Early detection of non-small cell lung cancer (NSCLC) is paramount for patient survival, but conventional diagnostics are often invasive. T-cell receptor (TCR) sequencing of peripheral blood offers a non-invasive alternative by capturing the systemic immune response, but its complex data requires advanced analytical methods.

Methods

We propose a multi-branch ensemble learning framework to diagnose NSCLC using TCR sequencing data. It synergistically integrates three analytical branches: one quantifies repertoire-level features including diversity metrics, clonality indices, and gene usage patterns; one identifies convergent TCR clusters indicative of shared antigen recognition; and one employs a Transformer-based language model to capture sequence-level patterns in CDR3 regions.
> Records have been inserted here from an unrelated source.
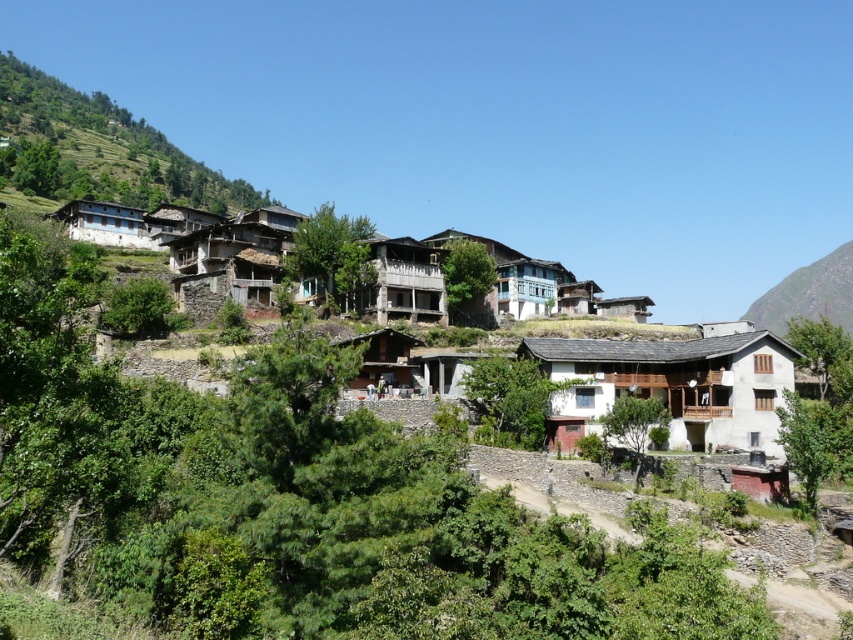 You are a landscape photographer planning to capture the village scene. You want to ensure both the rustic stone houses at center and the rugged stone mountain at upper right are visible in your shot. Based on their sizes in the image, which object should you prioritize framing closer to the edge of the photo to avoid overcrowding?

The rustic stone houses at center occupies less space than rugged stone stone mountain at upper right, so you should prioritize framing the rustic stone houses at center closer to the edge to avoid overcrowding since it takes up less area in the image.

You are standing in the village and want to take a photo of both the rustic stone houses at center and the rugged stone mountain at upper right. Which object will appear larger in the photo?

The rustic stone houses at center will appear larger in the photo because they are closer to the viewer than the rugged stone mountain at upper right. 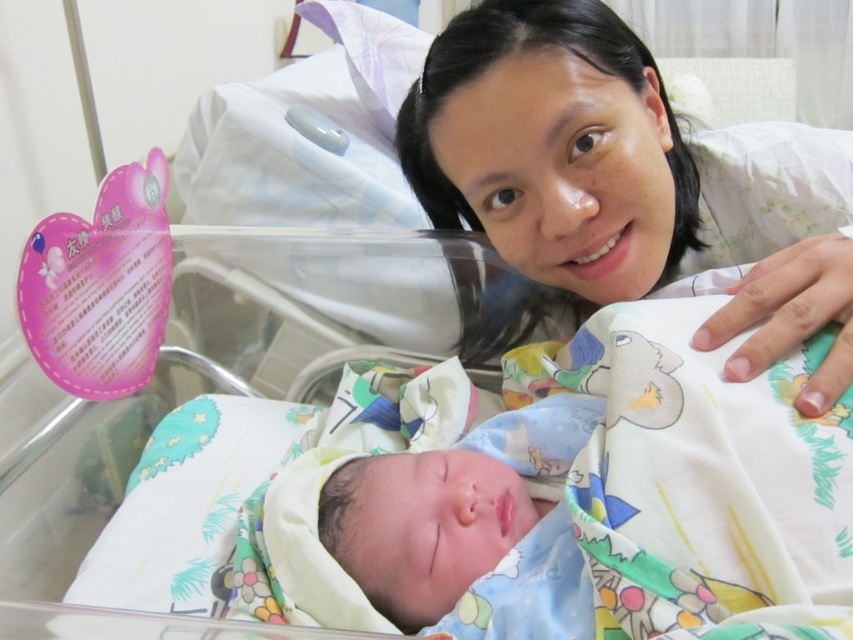 What do you see at coordinates (553, 147) in the screenshot?
I see `white fabric at upper center` at bounding box center [553, 147].

Is point (674, 209) positioned after point (444, 509)?

Yes.

Is point (573, 93) positioned before point (532, 449)?

Yes, point (573, 93) is in front of point (532, 449).

The width and height of the screenshot is (853, 640). What are the coordinates of `white fabric at upper center` in the screenshot? It's located at tap(553, 147). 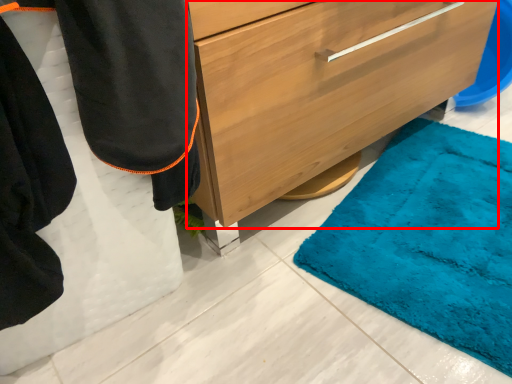 Question: In this image, where is chest of drawers (annotated by the red box) located relative to robe?

Choices:
 (A) right
 (B) left

Answer: (A) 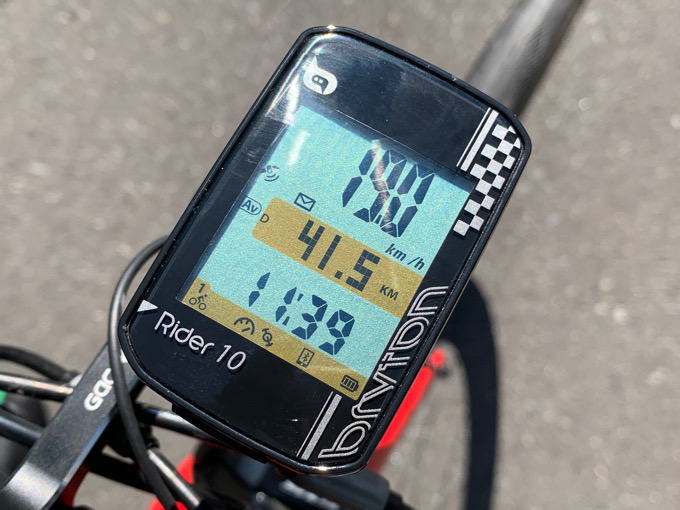 Identify the location of wires. (111, 326). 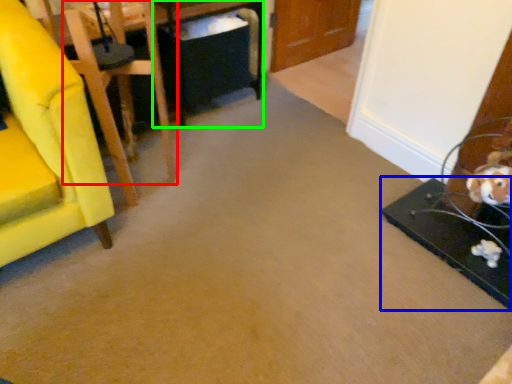 Question: Estimate the real-world distances between objects in this image. Which object is farther from chair (highlighted by a red box), table (highlighted by a blue box) or table (highlighted by a green box)?

Choices:
 (A) table
 (B) table

Answer: (A)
All repertoire-level features were standardized using Z-score normalization, and binary classification (NSCLC vs. Healthy) was performed through a stacking ensemble classifier.

Results

The framework was validated on 150 early-stage NSCLC patients and 162 healthy controls from 7 independent sources (N = 312). Principal component analysis confirmed that samples cluster primarily by disease status rather than study source (Silhouette score: 0.293 for disease vs. 0.244 for study), indicating biological signal dominance over potential batch effects. To evaluate multi-center generalizability, the model was tested on two independent external cohorts: DB1 (Illumina MiSeq, N = 47) and DB2 (Adaptive Biotechnologies immunoSEQ, N = 45). The model achieved an AUC of 0.982 in DB1 and 0.941 in DB2, indicating robust performance across different clinical settings. Notably, validation on 35 independent NSCLC samples from Sun Yat-sen Memorial Hospital yielded a sensitivity of 91.4%, further supporting its potential for clinical application.

Conclusion

Our framework provides a powerful, accurate, and interpretable tool for non-invasive NSCLC detection. By capturing a holistic picture of the anti-tumor immune response through complementary analytical branches, this work offers a promising step toward liquid biopsy-based cancer screening. Further validation in larger, multi-center prospective cohorts is essential before clinical translation.